Mutt & Jeff began frying up swine skin in big vats back in 1976. And since 1983, the pork skin plant has been on Sylvan Road in East Point.
But an East Point City Council zoning change may push Mutt & Jeff, and dozens of other businesses nearby, out of the area.
The new zoning, approved by the City Council Oct. 7, allows for mixed-use residential developments, hotels, churches, shops, banks, restaurants and other things that are "primarily pedestrian and public transit-oriented," the zoning ordinance says.
In other words, the city's smart-growth policy is creating a new twist on gentrification. Instead of poor people being run off by an influx of well-to-do homesteaders, business owners are the ones being shown the door.
Scaff's business won't be forced to close or move because any company with a current business license is grandfathered in, but to Scaff, that's not the point.
He rents out 16 warehouse and storage spaces between 600 and 2,000 square feet in size to others who won't meet the zoning requirements. A potential renter was denied a business license because the business he wanted to open didn't meet the new zoning requirements.
Now the space sits empty and Scaff is missing out on what once was a reliable source of income. If other tenants are rejected -- and they likely would be because the space he rents out isn't ideal for retail operations -- Scaff will be struggling to pay his property taxes because his income will decline as property assessments in the area continue to rise.
Scaff also says none of the businesses in the area knew about the zoning change until after the City Council approved it.
Scaff was one of the first to learn about it, and he only learned when his potential tenant's business application was shot down.
The overall message, he says, is to pack up the pork rinds and go someplace else.
"Part of the bad feelings is the history of having been here so long," Scaff says.
Four other plaintiffs are suing the city in two separate lawsuits.
One of the lawsuits, filed by two companies (Sylvan Road LLC and Sylvan Road 223 LLC) that rent out warehouse and industrial space to tenants, ask the Fulton County Superior Court to undo the zoning change.
"We base that [request to go back to the original zoning] on some Georgia cases that say when a property owner purchases a property and invests a substantial amount of money in reliance on its current zoning, that a municipality can't go and essentially down zone the property," says the attorney for that case, Josh Archer of Meadows, Ichter and Bowers.
Archer says his clients' tenants have also been refused business licenses because of the new zoning.
East Point City Attorney David Couch says he's received warning that a third suit is on the way.
The clash's origins date back to December 1999, when East Point received a smart-growth grant to develop a citywide master plan.
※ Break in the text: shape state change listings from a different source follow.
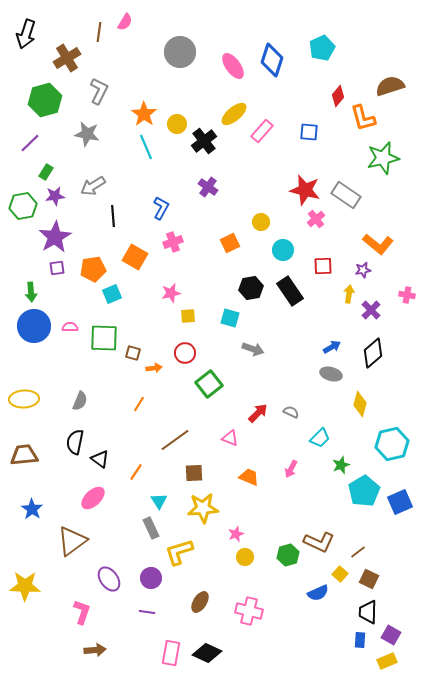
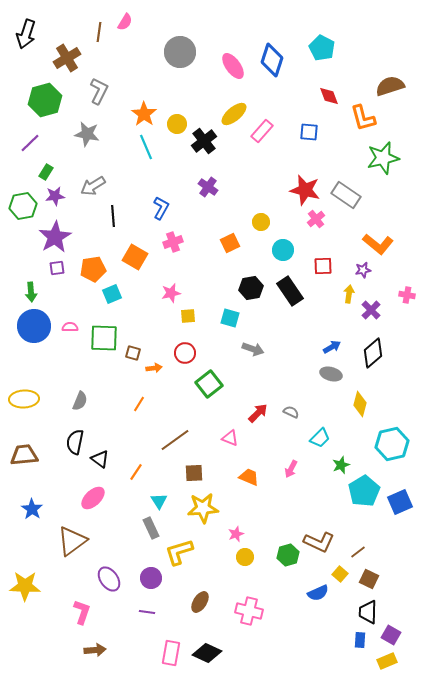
cyan pentagon at (322, 48): rotated 20 degrees counterclockwise
red diamond at (338, 96): moved 9 px left; rotated 60 degrees counterclockwise
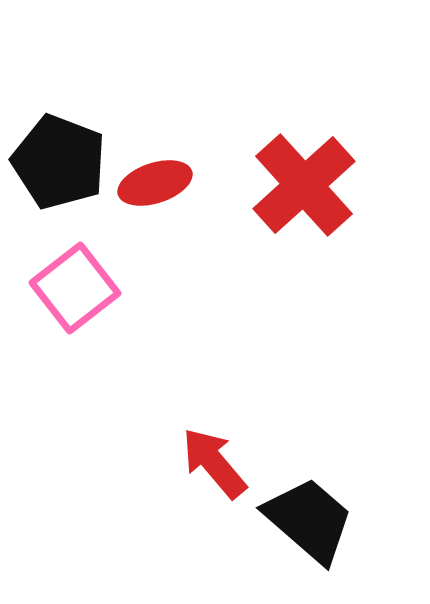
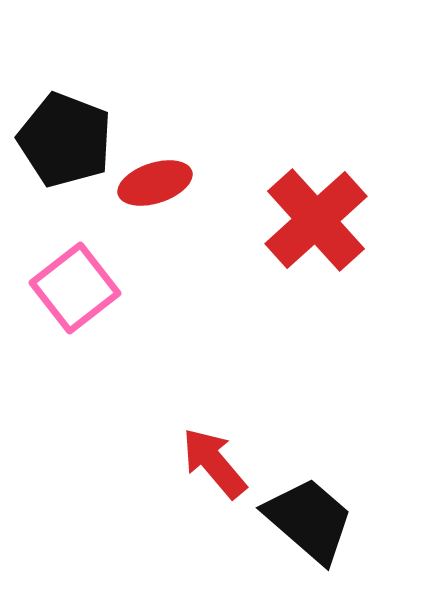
black pentagon: moved 6 px right, 22 px up
red cross: moved 12 px right, 35 px down
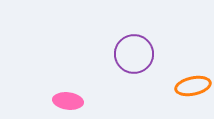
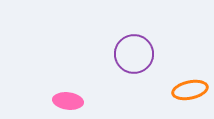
orange ellipse: moved 3 px left, 4 px down
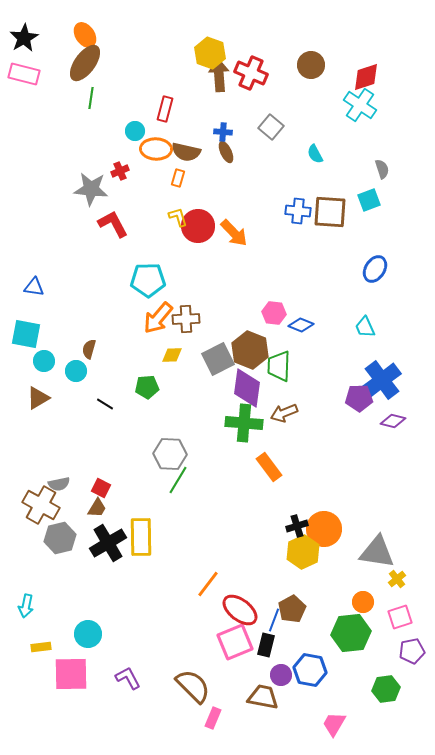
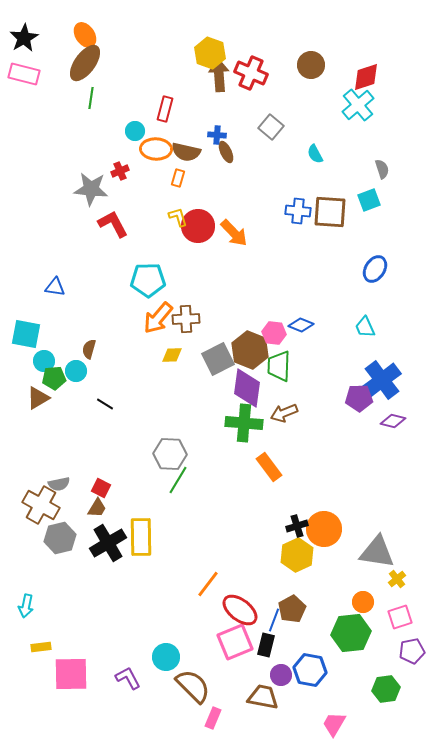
cyan cross at (360, 105): moved 2 px left; rotated 16 degrees clockwise
blue cross at (223, 132): moved 6 px left, 3 px down
blue triangle at (34, 287): moved 21 px right
pink hexagon at (274, 313): moved 20 px down
green pentagon at (147, 387): moved 93 px left, 9 px up
yellow hexagon at (303, 552): moved 6 px left, 3 px down
cyan circle at (88, 634): moved 78 px right, 23 px down
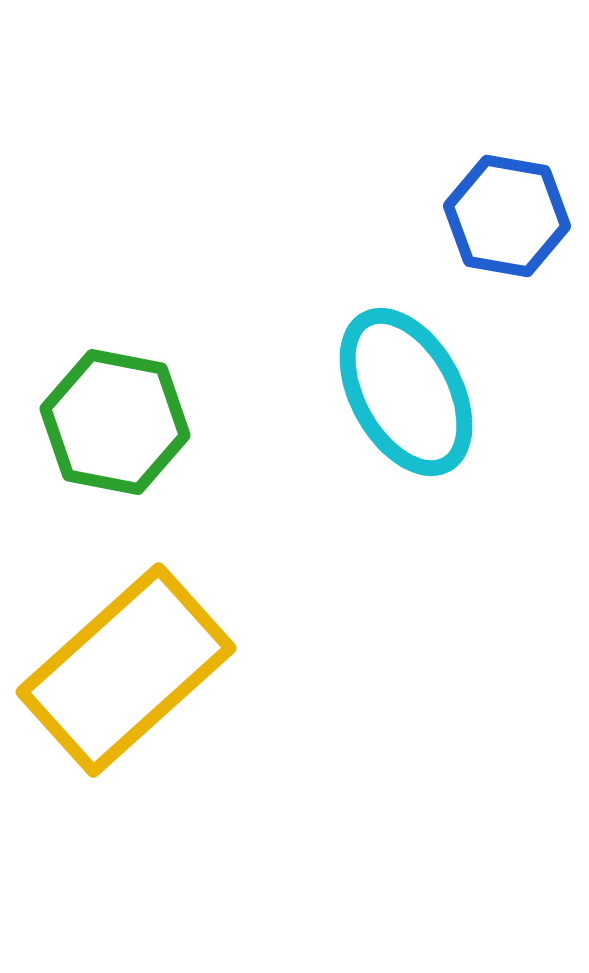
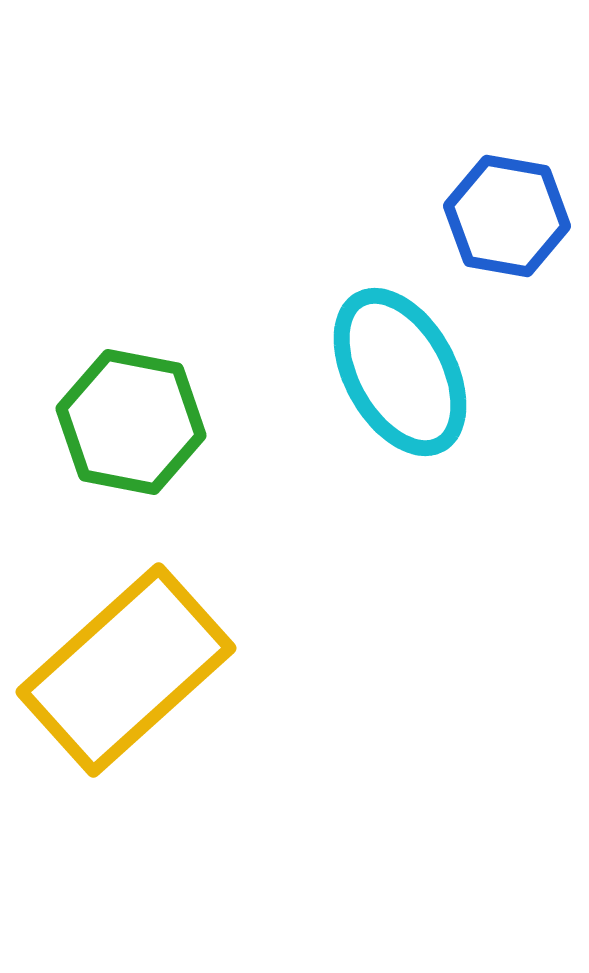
cyan ellipse: moved 6 px left, 20 px up
green hexagon: moved 16 px right
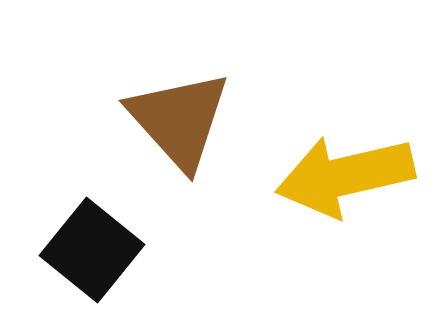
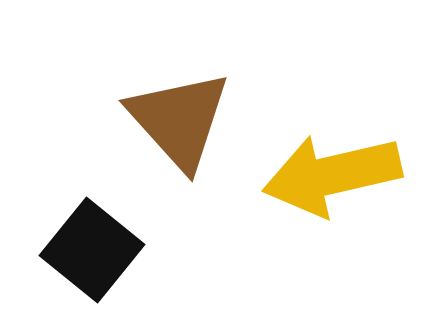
yellow arrow: moved 13 px left, 1 px up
That plan calls for the redevelopment of certain areas, including the Sylvan Road corridor that is home to Mutt & Jeff's.
At the same time, East Point was, in the words of Councilman Alex Prince, "undergoing quite a bit of a renaissance."
"People are moving back in, redoing homes and spending quite a bit of money on their property," says Prince, who represents the area where the rezoning occurred.
Right next to the rezoned area is Jefferson Park, a neighborhood that's filling up with people who want a nicer, cleaner ambiance. But businesses in the area have done nothing to improve their image, Prince says.
He says the chain link fences and Mack trucks backed up to loading docks are eyesores in the minds of East Point's newer residents.
The ball is now in the city's court. The lawsuits have prompted the City Council to rethink the zoning in the area. It won't rescind the new zoning and go back to light industrial, but council members are contemplating a compromise.